Extracted data:
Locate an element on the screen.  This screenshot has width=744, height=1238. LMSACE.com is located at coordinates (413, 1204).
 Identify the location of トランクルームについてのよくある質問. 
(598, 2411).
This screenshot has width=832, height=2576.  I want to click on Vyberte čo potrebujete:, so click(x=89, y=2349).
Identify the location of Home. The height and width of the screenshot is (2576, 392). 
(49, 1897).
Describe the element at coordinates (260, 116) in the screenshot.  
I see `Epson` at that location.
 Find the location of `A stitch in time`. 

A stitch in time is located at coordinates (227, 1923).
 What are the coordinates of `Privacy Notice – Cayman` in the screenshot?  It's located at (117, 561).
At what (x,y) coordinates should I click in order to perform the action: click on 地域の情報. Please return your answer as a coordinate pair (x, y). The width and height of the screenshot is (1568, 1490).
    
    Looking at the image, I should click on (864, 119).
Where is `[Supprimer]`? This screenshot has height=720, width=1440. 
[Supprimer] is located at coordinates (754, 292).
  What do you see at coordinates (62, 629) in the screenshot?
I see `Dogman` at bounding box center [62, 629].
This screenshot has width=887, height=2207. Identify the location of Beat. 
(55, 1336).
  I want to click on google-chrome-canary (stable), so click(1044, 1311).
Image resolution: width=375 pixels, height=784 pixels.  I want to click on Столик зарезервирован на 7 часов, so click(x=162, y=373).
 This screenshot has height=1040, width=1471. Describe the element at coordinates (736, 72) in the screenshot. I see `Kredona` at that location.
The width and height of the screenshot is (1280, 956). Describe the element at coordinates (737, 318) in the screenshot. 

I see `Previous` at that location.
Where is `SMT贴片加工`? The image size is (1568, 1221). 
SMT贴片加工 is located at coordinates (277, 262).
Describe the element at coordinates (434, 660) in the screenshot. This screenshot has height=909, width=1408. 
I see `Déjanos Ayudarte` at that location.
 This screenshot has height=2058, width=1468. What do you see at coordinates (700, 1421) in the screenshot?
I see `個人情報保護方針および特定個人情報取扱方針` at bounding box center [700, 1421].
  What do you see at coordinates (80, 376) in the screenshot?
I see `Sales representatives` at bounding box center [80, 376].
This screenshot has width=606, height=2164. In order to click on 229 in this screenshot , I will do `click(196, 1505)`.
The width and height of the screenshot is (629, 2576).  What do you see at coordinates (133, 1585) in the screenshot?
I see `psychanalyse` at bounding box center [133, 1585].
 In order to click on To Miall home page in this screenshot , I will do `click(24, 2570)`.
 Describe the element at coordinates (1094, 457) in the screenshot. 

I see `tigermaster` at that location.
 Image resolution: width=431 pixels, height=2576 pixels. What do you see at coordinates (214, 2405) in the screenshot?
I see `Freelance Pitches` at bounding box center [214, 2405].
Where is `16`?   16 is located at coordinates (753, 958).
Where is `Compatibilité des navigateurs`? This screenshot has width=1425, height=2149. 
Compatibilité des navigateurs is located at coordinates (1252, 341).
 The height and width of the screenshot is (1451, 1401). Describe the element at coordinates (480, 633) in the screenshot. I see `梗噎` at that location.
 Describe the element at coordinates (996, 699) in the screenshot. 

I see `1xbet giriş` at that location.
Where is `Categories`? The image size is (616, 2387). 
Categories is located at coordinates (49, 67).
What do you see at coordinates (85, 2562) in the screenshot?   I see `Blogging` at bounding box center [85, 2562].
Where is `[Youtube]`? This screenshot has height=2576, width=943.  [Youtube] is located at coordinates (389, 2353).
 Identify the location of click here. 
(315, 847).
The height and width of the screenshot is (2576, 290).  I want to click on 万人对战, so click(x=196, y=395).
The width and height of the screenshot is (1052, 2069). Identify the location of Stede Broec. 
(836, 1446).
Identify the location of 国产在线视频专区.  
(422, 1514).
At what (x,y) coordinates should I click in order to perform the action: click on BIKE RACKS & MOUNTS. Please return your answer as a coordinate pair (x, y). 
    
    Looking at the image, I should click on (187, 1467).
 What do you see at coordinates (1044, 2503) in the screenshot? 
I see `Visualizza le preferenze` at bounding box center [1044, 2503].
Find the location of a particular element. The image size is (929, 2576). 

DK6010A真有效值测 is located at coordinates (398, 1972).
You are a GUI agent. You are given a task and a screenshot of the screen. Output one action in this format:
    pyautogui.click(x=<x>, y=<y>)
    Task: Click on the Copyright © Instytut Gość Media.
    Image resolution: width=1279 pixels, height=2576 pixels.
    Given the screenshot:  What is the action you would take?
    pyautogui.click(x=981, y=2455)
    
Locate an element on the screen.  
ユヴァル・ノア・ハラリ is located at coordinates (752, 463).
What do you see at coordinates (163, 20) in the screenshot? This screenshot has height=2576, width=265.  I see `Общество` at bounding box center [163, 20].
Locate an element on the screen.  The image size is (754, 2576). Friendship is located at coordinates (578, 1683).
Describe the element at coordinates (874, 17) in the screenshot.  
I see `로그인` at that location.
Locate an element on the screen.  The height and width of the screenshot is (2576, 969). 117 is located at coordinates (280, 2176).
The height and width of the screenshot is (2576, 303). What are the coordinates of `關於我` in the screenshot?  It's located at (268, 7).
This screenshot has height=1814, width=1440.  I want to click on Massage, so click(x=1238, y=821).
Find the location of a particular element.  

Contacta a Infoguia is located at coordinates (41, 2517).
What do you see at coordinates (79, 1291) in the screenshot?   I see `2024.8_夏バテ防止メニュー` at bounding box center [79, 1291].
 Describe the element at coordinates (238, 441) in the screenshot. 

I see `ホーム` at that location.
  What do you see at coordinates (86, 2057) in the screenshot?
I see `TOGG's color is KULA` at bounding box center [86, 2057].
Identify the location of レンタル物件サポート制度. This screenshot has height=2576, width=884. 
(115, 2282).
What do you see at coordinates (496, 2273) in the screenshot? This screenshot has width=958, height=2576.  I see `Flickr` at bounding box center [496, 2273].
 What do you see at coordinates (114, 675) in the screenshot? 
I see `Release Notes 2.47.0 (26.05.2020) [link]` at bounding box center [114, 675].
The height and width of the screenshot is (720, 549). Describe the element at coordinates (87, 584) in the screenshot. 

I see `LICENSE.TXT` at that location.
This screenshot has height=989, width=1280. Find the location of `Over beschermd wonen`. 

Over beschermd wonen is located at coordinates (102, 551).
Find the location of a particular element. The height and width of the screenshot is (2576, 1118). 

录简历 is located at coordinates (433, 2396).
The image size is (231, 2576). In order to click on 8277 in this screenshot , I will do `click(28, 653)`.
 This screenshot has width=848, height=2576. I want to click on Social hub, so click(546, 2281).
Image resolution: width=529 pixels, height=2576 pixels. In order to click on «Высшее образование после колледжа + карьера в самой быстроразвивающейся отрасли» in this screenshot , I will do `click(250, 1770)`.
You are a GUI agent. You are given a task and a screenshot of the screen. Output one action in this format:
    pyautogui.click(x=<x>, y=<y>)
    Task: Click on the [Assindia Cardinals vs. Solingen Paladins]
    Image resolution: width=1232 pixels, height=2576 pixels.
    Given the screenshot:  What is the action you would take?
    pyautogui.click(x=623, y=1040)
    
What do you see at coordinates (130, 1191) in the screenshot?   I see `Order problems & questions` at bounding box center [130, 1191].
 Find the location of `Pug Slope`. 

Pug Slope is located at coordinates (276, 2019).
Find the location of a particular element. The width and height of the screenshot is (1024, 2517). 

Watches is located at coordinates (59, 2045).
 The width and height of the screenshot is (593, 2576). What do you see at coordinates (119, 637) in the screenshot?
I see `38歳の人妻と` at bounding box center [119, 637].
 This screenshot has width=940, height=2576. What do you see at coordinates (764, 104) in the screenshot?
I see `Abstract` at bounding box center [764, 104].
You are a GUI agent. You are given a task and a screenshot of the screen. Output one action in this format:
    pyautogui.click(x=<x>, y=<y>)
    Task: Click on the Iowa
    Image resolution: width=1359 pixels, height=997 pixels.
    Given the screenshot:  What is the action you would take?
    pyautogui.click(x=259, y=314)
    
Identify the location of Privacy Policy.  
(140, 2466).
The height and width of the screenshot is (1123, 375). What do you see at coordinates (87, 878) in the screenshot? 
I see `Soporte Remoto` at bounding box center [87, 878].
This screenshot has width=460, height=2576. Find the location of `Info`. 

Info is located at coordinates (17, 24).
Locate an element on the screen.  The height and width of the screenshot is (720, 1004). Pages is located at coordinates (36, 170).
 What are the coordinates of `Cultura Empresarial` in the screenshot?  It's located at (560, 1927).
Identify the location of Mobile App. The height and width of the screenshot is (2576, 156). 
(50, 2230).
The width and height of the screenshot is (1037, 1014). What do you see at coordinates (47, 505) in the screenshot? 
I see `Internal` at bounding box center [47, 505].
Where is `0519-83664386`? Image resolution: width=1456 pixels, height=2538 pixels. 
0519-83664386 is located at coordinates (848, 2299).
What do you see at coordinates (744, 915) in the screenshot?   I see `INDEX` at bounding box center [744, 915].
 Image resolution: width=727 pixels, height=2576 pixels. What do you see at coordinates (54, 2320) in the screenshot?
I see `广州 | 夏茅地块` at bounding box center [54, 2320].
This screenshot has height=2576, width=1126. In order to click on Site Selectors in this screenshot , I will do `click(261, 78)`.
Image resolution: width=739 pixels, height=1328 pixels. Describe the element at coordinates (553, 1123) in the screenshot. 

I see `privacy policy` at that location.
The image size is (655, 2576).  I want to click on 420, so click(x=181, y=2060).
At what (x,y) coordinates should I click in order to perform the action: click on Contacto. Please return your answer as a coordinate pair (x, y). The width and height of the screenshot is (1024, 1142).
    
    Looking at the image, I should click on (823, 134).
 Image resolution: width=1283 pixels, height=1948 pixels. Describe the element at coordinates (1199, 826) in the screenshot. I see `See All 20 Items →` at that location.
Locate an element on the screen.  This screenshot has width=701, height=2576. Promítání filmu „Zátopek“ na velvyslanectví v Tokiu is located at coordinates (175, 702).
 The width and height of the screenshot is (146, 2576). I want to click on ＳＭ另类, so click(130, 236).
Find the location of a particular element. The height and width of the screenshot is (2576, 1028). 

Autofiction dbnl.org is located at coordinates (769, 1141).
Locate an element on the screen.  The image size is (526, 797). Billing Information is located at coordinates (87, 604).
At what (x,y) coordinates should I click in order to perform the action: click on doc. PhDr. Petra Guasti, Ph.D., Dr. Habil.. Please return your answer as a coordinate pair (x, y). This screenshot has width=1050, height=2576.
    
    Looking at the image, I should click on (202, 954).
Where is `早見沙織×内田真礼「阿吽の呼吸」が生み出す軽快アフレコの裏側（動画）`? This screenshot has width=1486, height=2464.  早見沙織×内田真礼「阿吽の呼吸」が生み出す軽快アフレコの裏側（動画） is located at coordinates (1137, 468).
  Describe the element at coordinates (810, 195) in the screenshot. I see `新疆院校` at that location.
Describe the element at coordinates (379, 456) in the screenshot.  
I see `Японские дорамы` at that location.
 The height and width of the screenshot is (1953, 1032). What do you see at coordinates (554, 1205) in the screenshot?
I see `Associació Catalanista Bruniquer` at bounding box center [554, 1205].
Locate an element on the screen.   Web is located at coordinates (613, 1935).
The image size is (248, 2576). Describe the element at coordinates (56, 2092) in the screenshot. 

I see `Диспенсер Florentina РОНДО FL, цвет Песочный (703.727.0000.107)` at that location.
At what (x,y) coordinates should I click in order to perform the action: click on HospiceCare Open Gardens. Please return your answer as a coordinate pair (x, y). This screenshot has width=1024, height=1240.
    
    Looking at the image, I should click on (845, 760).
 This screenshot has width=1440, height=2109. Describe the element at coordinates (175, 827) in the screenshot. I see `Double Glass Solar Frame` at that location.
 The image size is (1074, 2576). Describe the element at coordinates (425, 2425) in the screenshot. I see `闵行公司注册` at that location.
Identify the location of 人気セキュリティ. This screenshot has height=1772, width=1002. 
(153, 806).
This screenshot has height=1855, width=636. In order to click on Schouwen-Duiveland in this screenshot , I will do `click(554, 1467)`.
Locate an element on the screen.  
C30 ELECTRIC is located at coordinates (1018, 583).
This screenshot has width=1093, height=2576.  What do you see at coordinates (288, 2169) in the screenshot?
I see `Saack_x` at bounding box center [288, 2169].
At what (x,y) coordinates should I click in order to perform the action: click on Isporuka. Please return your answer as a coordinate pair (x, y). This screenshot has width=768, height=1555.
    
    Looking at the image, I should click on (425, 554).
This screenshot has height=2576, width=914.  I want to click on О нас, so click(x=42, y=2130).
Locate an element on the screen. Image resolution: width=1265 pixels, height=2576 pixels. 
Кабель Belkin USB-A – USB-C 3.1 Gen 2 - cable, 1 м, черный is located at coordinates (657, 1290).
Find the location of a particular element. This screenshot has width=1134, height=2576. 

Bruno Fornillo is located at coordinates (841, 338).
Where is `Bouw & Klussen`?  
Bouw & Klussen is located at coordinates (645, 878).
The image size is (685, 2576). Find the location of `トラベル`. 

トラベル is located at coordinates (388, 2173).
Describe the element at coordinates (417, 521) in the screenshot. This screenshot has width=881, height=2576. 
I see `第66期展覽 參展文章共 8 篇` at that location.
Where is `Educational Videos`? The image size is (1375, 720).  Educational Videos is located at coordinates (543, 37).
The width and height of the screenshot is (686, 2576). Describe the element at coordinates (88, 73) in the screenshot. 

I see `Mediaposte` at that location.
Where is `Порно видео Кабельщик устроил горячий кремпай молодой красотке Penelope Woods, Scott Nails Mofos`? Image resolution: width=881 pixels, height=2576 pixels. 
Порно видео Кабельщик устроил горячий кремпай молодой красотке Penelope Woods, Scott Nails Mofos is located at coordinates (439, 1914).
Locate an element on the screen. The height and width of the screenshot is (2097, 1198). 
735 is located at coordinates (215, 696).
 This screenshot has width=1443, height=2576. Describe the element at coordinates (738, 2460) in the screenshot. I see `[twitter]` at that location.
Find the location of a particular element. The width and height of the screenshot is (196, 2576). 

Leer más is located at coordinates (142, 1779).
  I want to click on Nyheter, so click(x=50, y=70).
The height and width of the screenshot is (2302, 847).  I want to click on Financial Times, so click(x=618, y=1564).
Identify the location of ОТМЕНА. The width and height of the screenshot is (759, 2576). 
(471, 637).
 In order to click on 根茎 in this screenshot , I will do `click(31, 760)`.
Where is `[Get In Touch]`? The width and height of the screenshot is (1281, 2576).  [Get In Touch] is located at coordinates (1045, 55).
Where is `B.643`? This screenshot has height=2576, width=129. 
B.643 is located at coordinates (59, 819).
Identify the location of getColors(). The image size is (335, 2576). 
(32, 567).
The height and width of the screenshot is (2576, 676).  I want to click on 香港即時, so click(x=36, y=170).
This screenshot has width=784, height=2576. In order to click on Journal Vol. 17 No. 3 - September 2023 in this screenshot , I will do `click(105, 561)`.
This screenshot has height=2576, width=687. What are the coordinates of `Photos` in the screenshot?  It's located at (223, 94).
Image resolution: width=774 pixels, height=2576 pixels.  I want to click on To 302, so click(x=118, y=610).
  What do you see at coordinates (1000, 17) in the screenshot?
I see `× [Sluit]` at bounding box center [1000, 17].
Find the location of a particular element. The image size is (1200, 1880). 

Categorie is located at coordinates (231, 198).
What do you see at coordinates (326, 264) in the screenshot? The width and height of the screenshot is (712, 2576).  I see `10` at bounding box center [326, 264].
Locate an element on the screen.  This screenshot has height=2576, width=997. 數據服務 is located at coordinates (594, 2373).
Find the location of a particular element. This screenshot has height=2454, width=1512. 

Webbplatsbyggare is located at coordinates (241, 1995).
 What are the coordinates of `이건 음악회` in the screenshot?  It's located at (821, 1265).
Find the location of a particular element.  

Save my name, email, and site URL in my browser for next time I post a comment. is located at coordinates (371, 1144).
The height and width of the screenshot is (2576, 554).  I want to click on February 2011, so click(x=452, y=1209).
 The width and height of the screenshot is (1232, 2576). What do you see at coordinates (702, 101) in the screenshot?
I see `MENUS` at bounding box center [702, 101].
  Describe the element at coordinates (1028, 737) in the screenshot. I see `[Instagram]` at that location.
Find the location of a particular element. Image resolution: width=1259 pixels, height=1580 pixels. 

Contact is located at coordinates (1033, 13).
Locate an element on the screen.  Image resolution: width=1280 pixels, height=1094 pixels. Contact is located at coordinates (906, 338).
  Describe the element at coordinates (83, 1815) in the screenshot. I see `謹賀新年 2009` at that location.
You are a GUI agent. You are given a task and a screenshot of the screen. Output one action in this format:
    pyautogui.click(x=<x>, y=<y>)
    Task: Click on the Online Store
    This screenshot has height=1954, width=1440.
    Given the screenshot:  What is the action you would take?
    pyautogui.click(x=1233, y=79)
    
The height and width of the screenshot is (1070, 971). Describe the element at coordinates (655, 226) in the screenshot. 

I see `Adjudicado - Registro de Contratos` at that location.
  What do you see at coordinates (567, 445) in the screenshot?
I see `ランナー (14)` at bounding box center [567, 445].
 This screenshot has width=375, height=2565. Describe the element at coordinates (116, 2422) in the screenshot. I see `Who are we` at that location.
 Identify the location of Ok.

Exercise goal: Given the records above, reproduce precisely and only the lines between the line holding "Image resolution: width=774" and the line holding "Task: Click on the Online Store", inclusive.

Solution to this exercise:
Image resolution: width=774 pixels, height=2576 pixels.  I want to click on To 302, so click(x=118, y=610).
  What do you see at coordinates (1000, 17) in the screenshot?
I see `× [Sluit]` at bounding box center [1000, 17].
Find the location of a particular element. The image size is (1200, 1880). 

Categorie is located at coordinates (231, 198).
What do you see at coordinates (326, 264) in the screenshot? The width and height of the screenshot is (712, 2576).  I see `10` at bounding box center [326, 264].
Locate an element on the screen.  This screenshot has height=2576, width=997. 數據服務 is located at coordinates (594, 2373).
Find the location of a particular element. This screenshot has height=2454, width=1512. 

Webbplatsbyggare is located at coordinates (241, 1995).
 What are the coordinates of `이건 음악회` in the screenshot?  It's located at (821, 1265).
Find the location of a particular element.  

Save my name, email, and site URL in my browser for next time I post a comment. is located at coordinates (371, 1144).
The height and width of the screenshot is (2576, 554).  I want to click on February 2011, so click(x=452, y=1209).
 The width and height of the screenshot is (1232, 2576). What do you see at coordinates (702, 101) in the screenshot?
I see `MENUS` at bounding box center [702, 101].
  Describe the element at coordinates (1028, 737) in the screenshot. I see `[Instagram]` at that location.
Find the location of a particular element. Image resolution: width=1259 pixels, height=1580 pixels. 

Contact is located at coordinates (1033, 13).
Locate an element on the screen.  Image resolution: width=1280 pixels, height=1094 pixels. Contact is located at coordinates (906, 338).
  Describe the element at coordinates (83, 1815) in the screenshot. I see `謹賀新年 2009` at that location.
You are a GUI agent. You are given a task and a screenshot of the screen. Output one action in this format:
    pyautogui.click(x=<x>, y=<y>)
    Task: Click on the Online Store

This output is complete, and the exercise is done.